Supplied data:
####

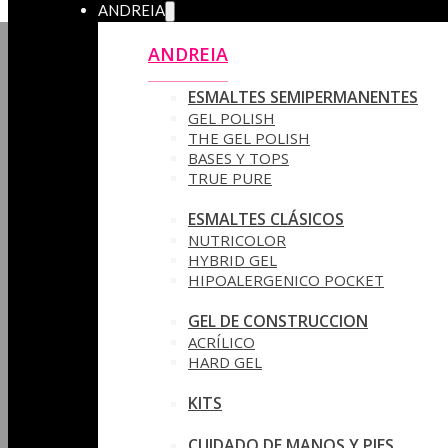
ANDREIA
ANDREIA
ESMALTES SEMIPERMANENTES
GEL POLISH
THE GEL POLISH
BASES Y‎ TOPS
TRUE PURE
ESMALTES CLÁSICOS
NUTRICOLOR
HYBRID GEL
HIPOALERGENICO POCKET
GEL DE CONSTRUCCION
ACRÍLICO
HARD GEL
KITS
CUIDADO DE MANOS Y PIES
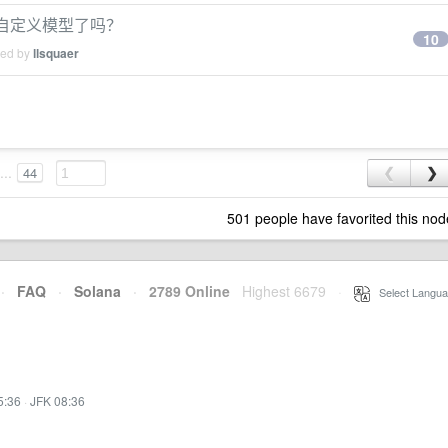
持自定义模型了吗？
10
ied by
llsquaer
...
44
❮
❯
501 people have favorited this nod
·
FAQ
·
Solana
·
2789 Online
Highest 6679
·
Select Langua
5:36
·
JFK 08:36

####

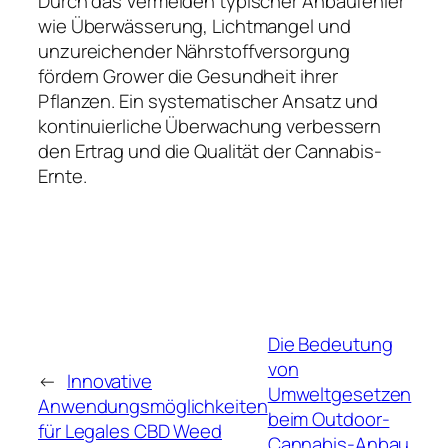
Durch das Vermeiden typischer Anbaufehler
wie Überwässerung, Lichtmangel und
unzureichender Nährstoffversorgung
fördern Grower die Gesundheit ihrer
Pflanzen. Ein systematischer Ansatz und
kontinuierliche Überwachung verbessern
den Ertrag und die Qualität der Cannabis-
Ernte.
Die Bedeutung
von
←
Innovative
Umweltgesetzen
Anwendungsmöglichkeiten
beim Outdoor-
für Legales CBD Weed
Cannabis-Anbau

####

The problem: Using the material above, transcribe exactly the lines from the line with "Anwendungsmöglichkeiten" to the line with "Cannabis-Anbau"; both count, and nothing else goes in.

Solution for this task:
Anwendungsmöglichkeiten
beim Outdoor-
für Legales CBD Weed
Cannabis-Anbau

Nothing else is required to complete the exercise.